In fixed point you have a certain number of digits, and a decimal point fixed in place like on a tax form: 001234.56. No matter how small or large the number, you can always write down increments of 0.01, whether it’s 000000.01 or 999999.99.

Floating point, meanwhile, is basically scientific notation. If you have 1.23e-4 (0.000123), you can increment by a millionth to get 1.24e-4. However, if you have 1.23e4 (12300), you can’t add less than 100 unless you reserve more space for more digits.

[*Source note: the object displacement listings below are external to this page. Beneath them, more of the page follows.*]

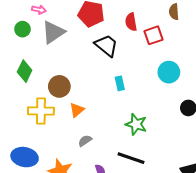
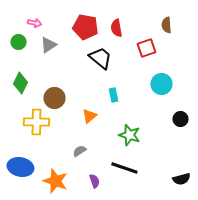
red semicircle: (131, 22) -> (116, 28), moved
gray triangle: (53, 32) -> (48, 45), size x0.7
orange triangle: (77, 110) -> (89, 116), moved

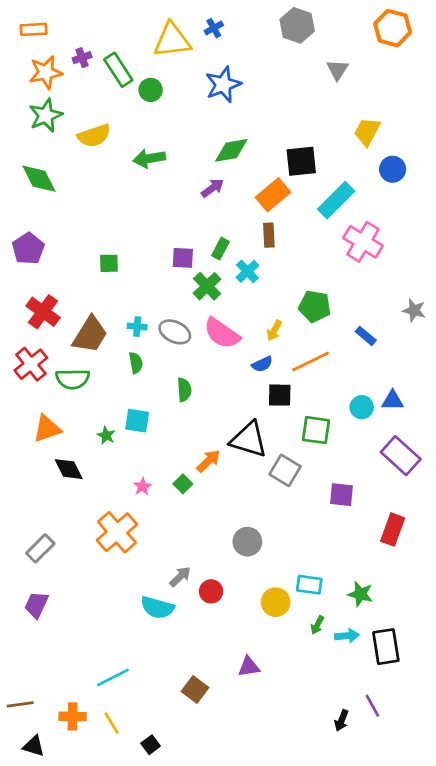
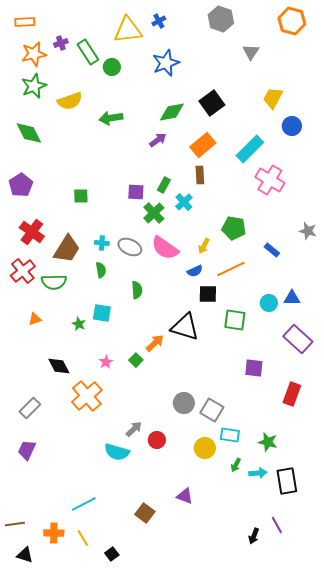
black square: (301, 161) -> (212, 103), moved, turned -30
orange triangle: (47, 429) -> (35, 319), size x0.6
black diamond: (69, 469) -> (59, 366), moved
gray square: (285, 470) -> (212, 410), moved
purple triangle: (249, 667) -> (185, 496), turned 30

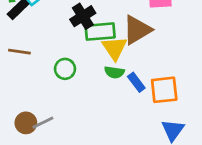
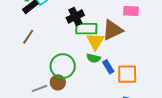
brown line: (19, 52) -> (28, 37), turned -70
green circle: (65, 69) -> (63, 66), moved, size x1.6
brown circle: (26, 123) -> (58, 82), moved

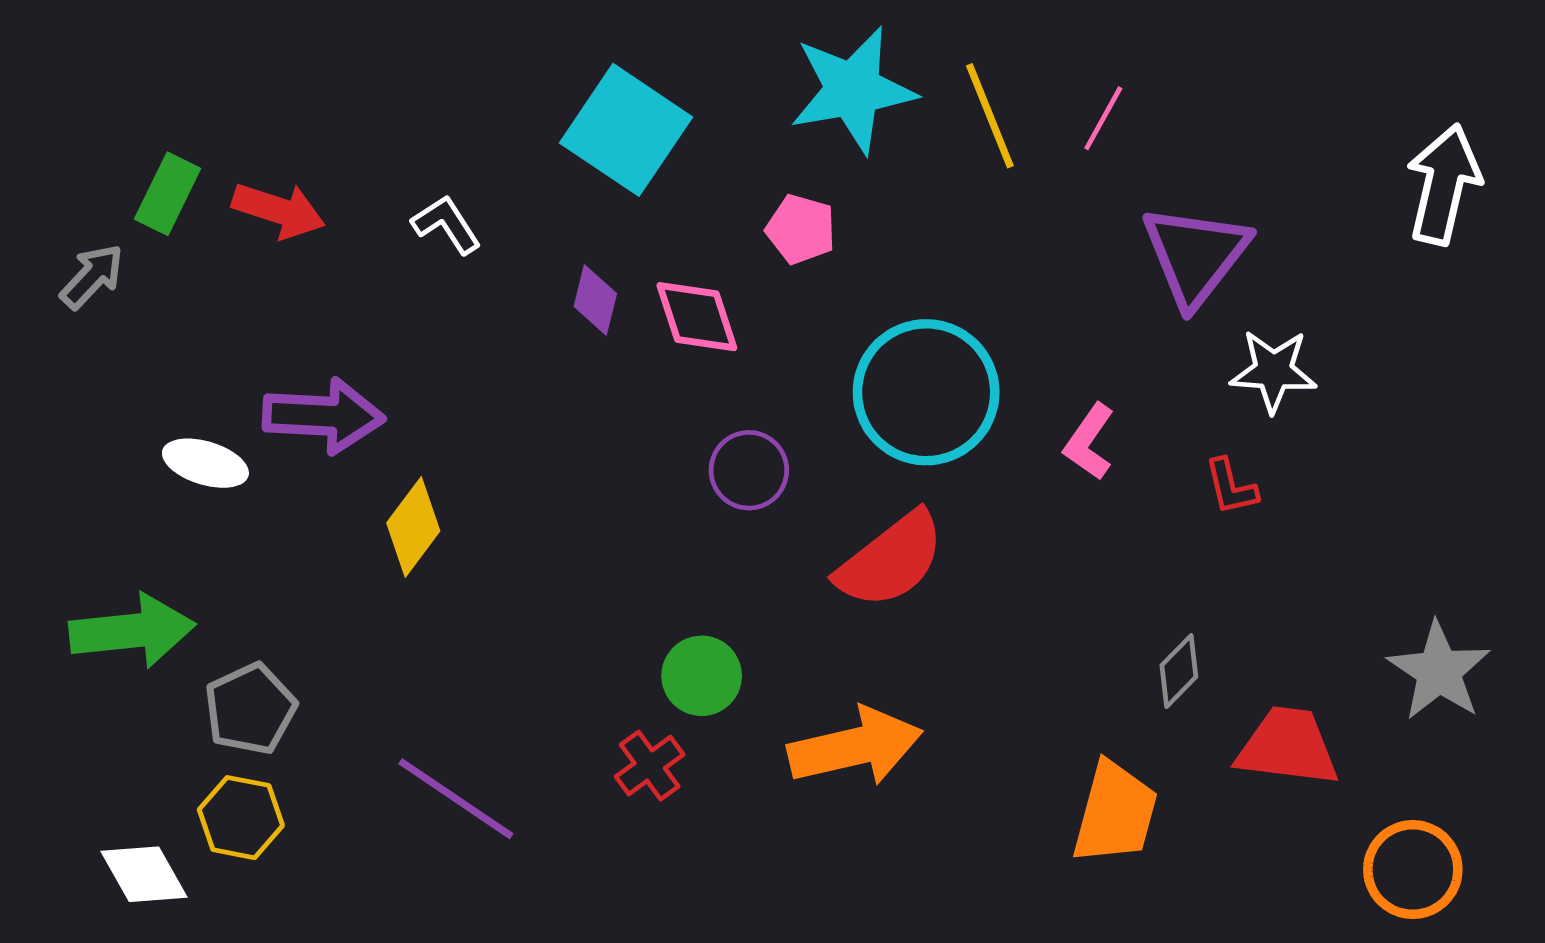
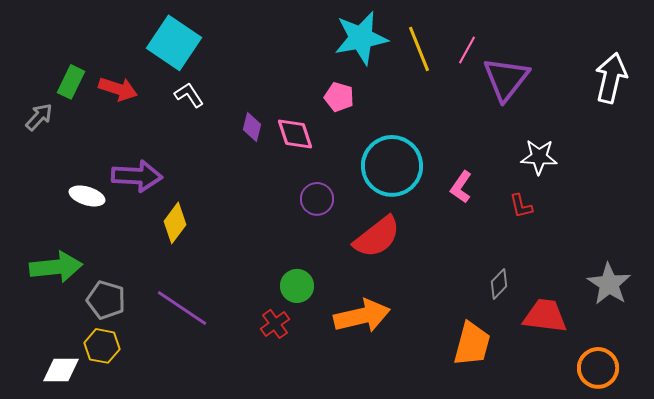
cyan square: (626, 130) -> (174, 43), moved
purple triangle: (1195, 255) -> (506, 79), moved
gray pentagon: (250, 709) -> (106, 300), turned -30
purple line: (456, 799) -> (182, 308), moved
white diamond: (144, 874) -> (61, 370), turned -60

We can see this effect in practice in any language that supports floating point, such as Haskell:

> truncate (16777216 - 1 :: Float)
16777215
> truncate (16777216 + 1 :: Float)
16777216

Subtracting 1 gives us the decremented number, but adding 1 had no effect with floating point math! bc, with its arbitrary precision fixed points, would instead correctly give us 16777217! This is clearly unacceptable!

Floating point in bc

The problem with the bc solution is, in other words, that the math is too correct. Floating point math always introduces and accumulates rounding errors in ways that are hard to predict. Fixed point doesn’t, and therefore we need to find a way to artificially introduce the same type of inaccuracies! We can do this by rounding a number to a N significant bits, where N = 24 for float and 52 for double. Here is some bc code for that:

scale=30

define trunc(x) {
  auto old, tmp
  old=scale; scale=0; tmp=x/1; scale=old
  return tmp
}
define fp(bits, x) {
  auto i
  if (x < 0) return -fp(bits, -x);
  if (x == 0) return 0;
  i=bits
  while (x < 1) { x*=2; i+=1; }
  while (x >= 2) { x/=2; i-=1; }
  return trunc(x * 2^bits + 0.5) / 2^(i)
}

define float(x) { return fp(24, x); }
define double(x) { return fp(52, x); }
define test(x) {
  print "Float:  ", float(x), "\n"
  print "Double: ", double(x), "\n"
}

With this file named fp, we can try it out:

$ bc -ql fp <<< "22/7"
3.142857142857142857142857142857

$ bc -ql fp <<< "float(22/7)"
3.142857193946838378906250000000

The first number is correct to 30 decimals. Yuck! However, with our floating point simulator applied, we get the desired floating point style errors after ~7 decimals!

Let's write a similar program for doing the same thing but with actual floating point, printing them out up to 30 decimals as well:

{-# LANGUAGE RankNTypes #-}
import Control.Monad
import Data.Number.CReal
import System.Environment

main = do
    input <- liftM head getArgs
    putStrLn . ("Float:  " ++) $ showNumber (read input :: Float)
    putStrLn . ("Double: " ++) $ showNumber (read input :: Double)
  where
    showNumber :: forall a. Real a => a -> String
    showNumber = showCReal 30 . realToFrac

Here's a comparison of the two:

$ bc -ql fp <<< "x=test(1000000001.3)"
Float:  1000000000.000000000000000000000000000000
Double: 1000000001.299999952316284179687500000000

$ ./fptest 1000000001.3
Float:  1000000000.0
Double: 1000000001.2999999523162841796875

Due to differences in rounding and/or off-by-one bugs, they're not always identical like here, but the error bars are similar.

Now we can finally start doing floating point math in bc!